Я взял ключи от машины, оставил много света в доме и включил стерео на громкий джаз. Собака шумно спала на своей кровати из полотенца, но она проснулась и последовала за мной к двери.

«Оставайся и охраняй тыл», — сказал я, и он хмыкнул, на мгновение уставился на меня и, наконец, сел.

Я вышел, закрыл дверь, прислушался к протесту, и когда ничего не услышал, спустился к навесу для машины. Ночь остыла, пропитанная морским течением. Водопад казался оглушительным, и я уехал, слушая, как он затихает.

Когда я спускался к Глену, меня охватило чувство страха, темное и удушающее, словно капюшон приговоренного к смерти.

Я остановился в конце дороги, глядя на черные верхушки деревьев и аспидно-серое небо.

Сквозь листву, словно земная звезда, пробивался слабый луч света из далекого дома.

Невозможно оценить расстояние. У меня не было настоящих соседей, потому что полоса земли округа шириной в акр, непригодная для застройки из-за странного уровня грунтовых вод, пересекала эту часть Глена. Мой участок был единственным пригодным для застройки на плане участка.

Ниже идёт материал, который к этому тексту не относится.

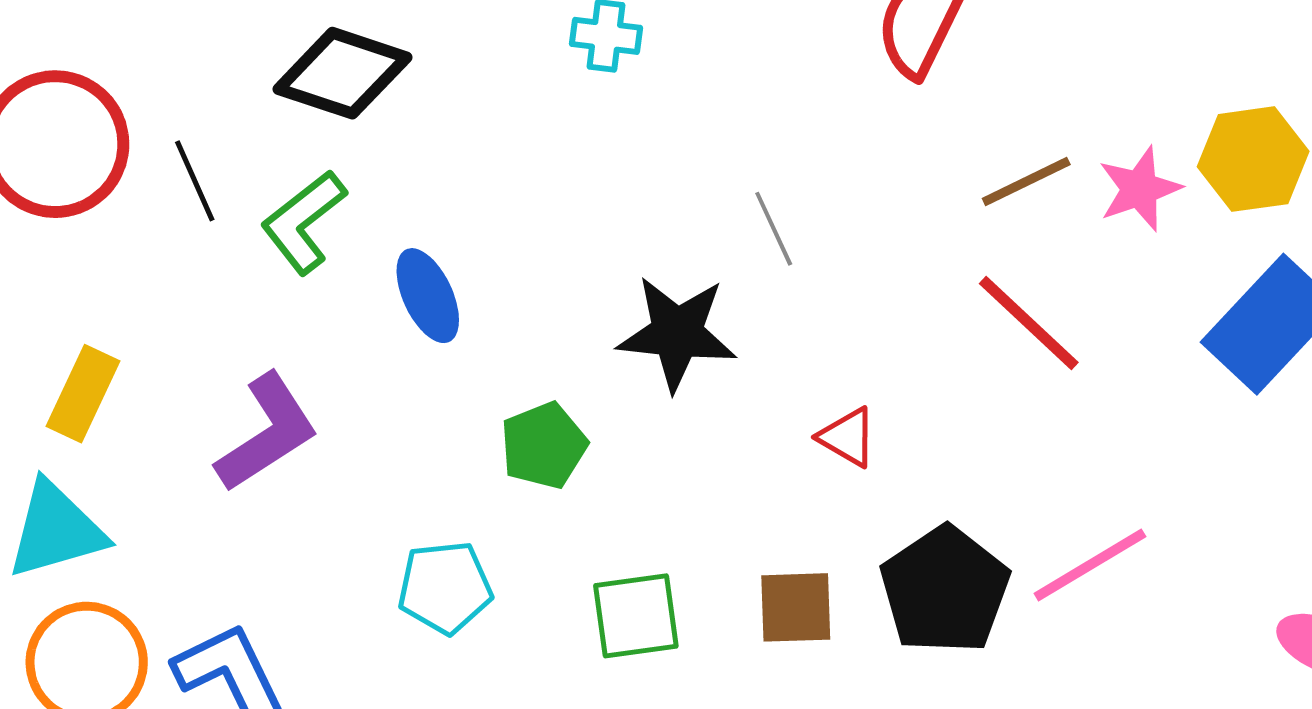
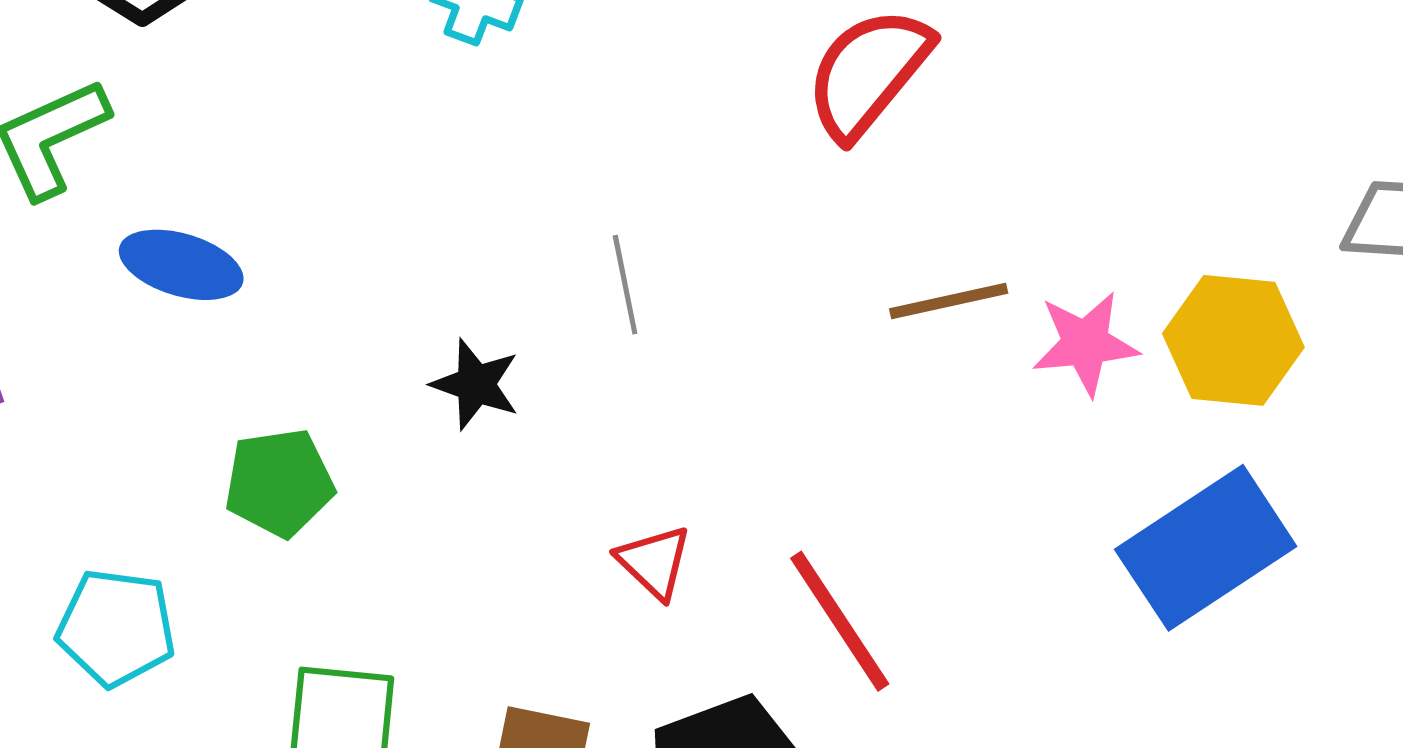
blue ellipse: (428, 296) -> (181, 265), turned -62
red line: (1029, 323) -> (840, 621), moved
black star: (677, 333) -> (476, 384), size x0.6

Много лет назад изоляция была именно тем, чего я хотел. Теперь любопытный сосед по улице не казался мне чем-то плохим.

С севера по Глену мчался автомобиль, внезапно появившийся из-за крутого поворота. Он ехал слишком быстро, его двигатель ревел от мощности.

Я напрягся, когда он проезжал, снова оглянулся и повернул направо, к съезду на Sunset с южной трассы 405. К тому времени, как я выехал на автостраду, я думал об улыбке Робина и притворялся, что все остальное не имеет значения.

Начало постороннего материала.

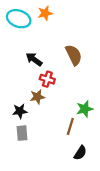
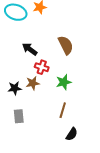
green star: (85, 109) -> (64, 82), moved
black star: (20, 111) -> (15, 88), moved

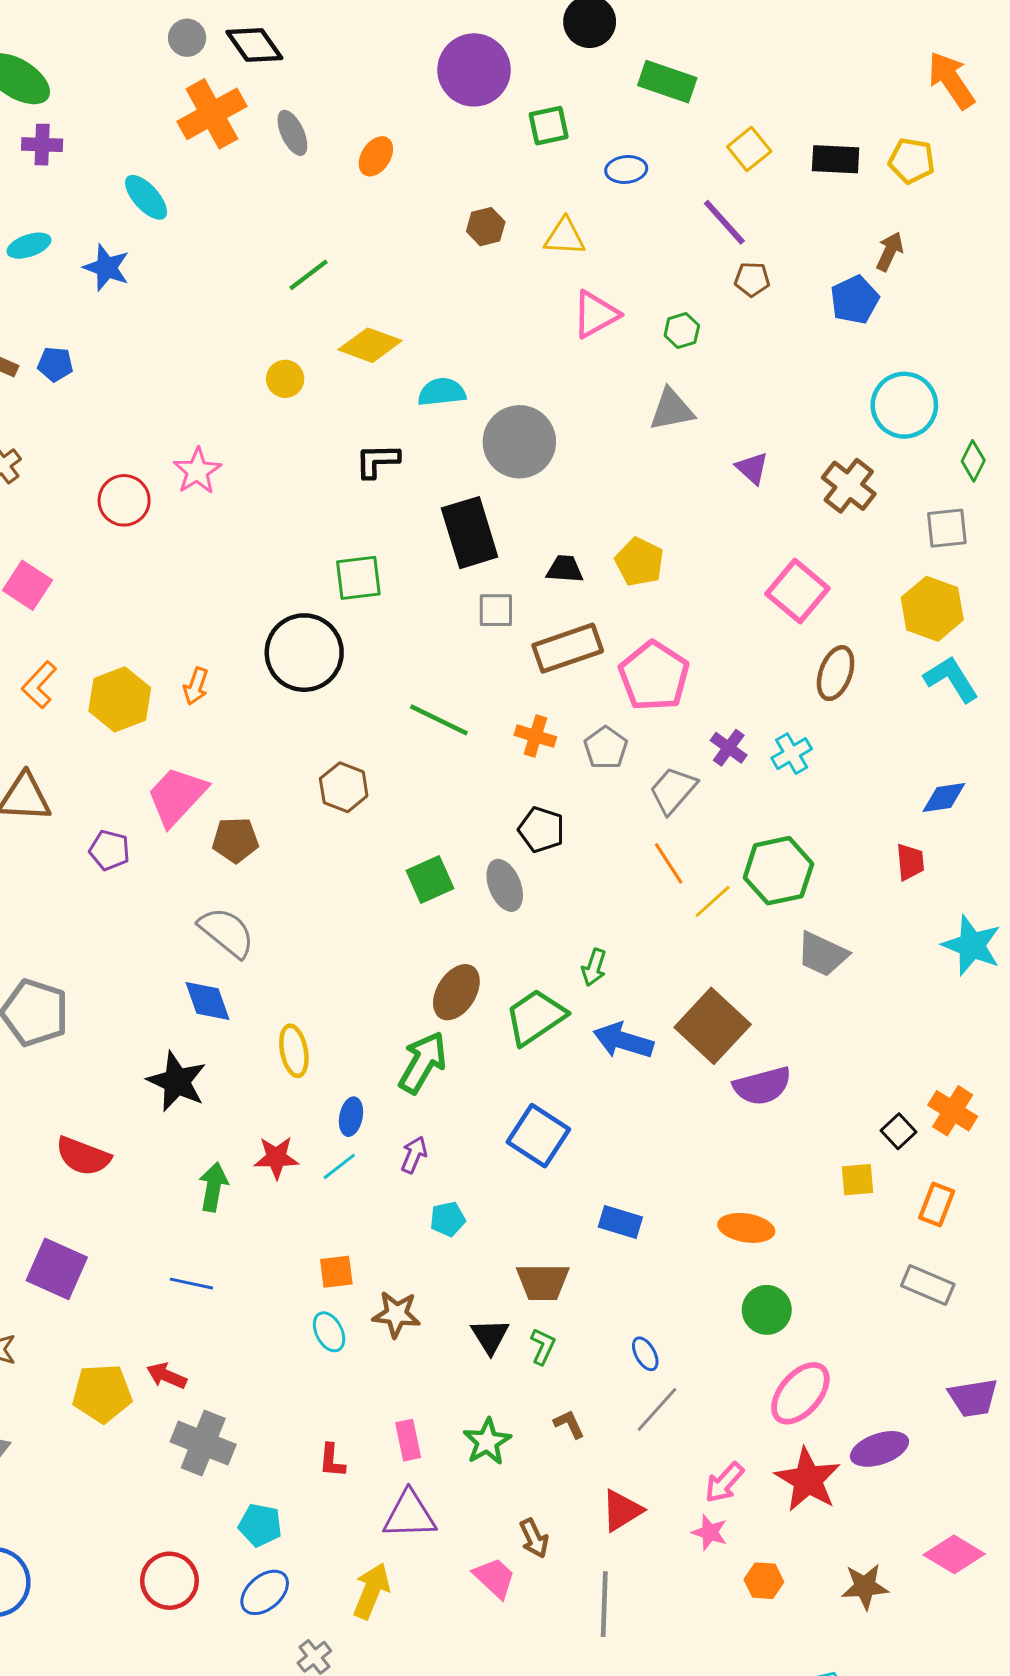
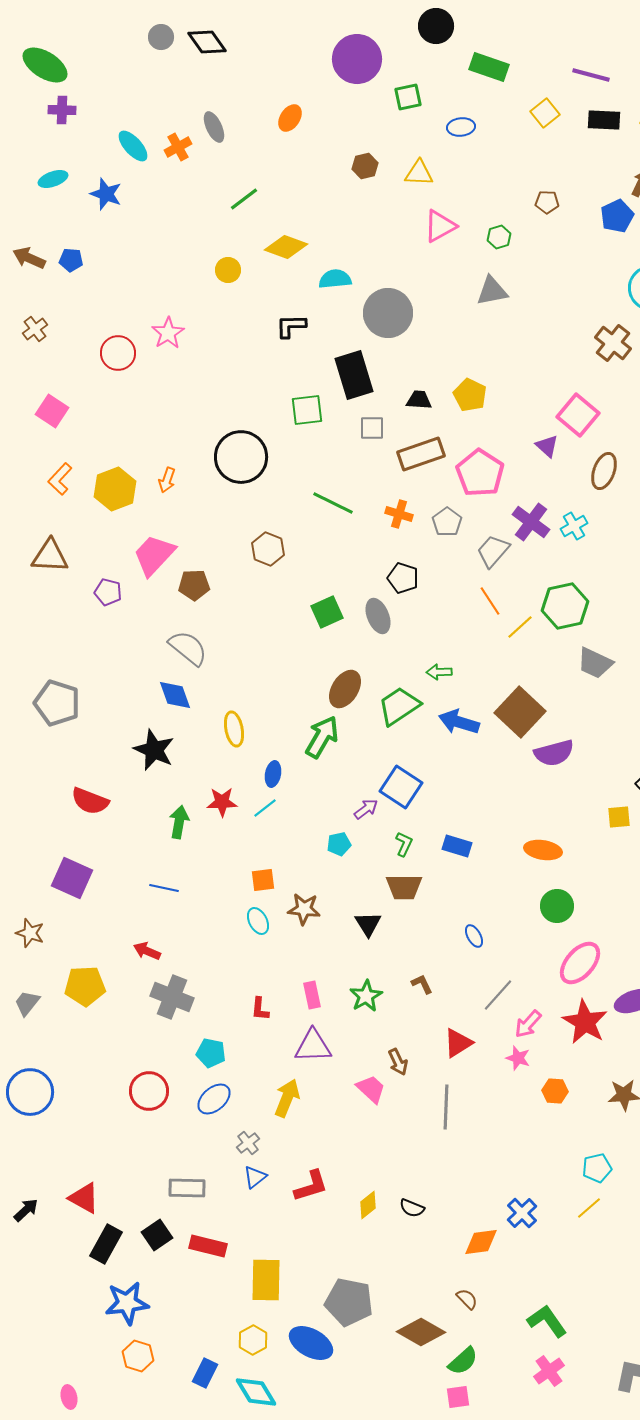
orange cross: (212, 114) -> (178, 147), moved, size x0.6
gray ellipse: (292, 133) -> (214, 127), moved
purple line: (724, 222) -> (591, 75), moved, turned -33
purple triangle: (752, 468) -> (547, 446), moved
green square: (358, 578) -> (307, 410), moved
purple cross: (729, 748) -> (531, 522), size x1.5
green arrow: (594, 967) -> (439, 672), turned 70
purple arrow: (414, 1155) -> (366, 809), moved, turned 30
green L-shape: (543, 1346) -> (404, 844), moved
yellow pentagon: (102, 1393) -> (85, 986), moved
gray line: (657, 1409) -> (498, 995), moved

Медленная ночь в аэропорту. Таксисты кружили вокруг терминалов, а пилоты поглядывали на часы. Я нашел место в зоне посадки пассажиров и умудрился там продержаться, пока не вышла Робин, неся свою ручную кладь.

Я поцеловал ее и обнял, взял чемодан и положил его в багажник Seville. Мужчина в гавайской рубашке смотрел на нее сквозь сигаретный дым. Также было несколько детей с рюкзаками и серферскими волосами.

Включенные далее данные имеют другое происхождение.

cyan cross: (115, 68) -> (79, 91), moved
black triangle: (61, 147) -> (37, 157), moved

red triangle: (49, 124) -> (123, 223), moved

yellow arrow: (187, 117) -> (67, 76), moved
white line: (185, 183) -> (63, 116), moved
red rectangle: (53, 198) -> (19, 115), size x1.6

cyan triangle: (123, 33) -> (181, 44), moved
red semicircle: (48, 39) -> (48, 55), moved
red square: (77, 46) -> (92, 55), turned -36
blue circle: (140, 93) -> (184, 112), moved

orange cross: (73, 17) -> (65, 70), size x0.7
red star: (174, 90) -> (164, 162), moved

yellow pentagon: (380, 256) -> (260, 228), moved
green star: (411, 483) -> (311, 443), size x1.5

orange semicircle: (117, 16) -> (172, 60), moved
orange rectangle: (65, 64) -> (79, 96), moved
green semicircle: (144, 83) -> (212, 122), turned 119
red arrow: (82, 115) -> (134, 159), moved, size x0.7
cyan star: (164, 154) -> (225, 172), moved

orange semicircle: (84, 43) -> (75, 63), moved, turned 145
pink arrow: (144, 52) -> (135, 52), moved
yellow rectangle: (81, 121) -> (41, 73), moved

На ней была черная шелковая футболка и черные джинсы, а поверх них фиолетово-красная рубашка типа кимоно, завязанная вокруг талии. Джинсы были заправлены в черные ботинки с тиснеными серебряными носками. Ее волосы были распущены и длиннее, чем когда-либо

— далеко за лопатками, каштановые кудри бронзово-золотистые от света из зоны выдачи багажа. Ее кожа блестела, а темные глаза были ясными и мирными. Прошло пять дней с тех пор, как я видел ее, но это казалось долгой разлукой.

Она коснулась моей щеки и улыбнулась. Я наклонился для более долгого поцелуя.

«Ого», — сказала она, когда мы остановились, — «я буду уходить чаще».

«Не обязательно», — сказал я. «Иногда бывает выгода без боли».

Она рассмеялась, обняла меня и положила руку мне на талию. Я держал дверь открытой, когда она садилась в машину. Мужчина в гавайской рубашке повернулся к нам спиной.

Когда я отъезжал, она положила руку мне на колено и посмотрела на заднее сиденье. «Где собака?»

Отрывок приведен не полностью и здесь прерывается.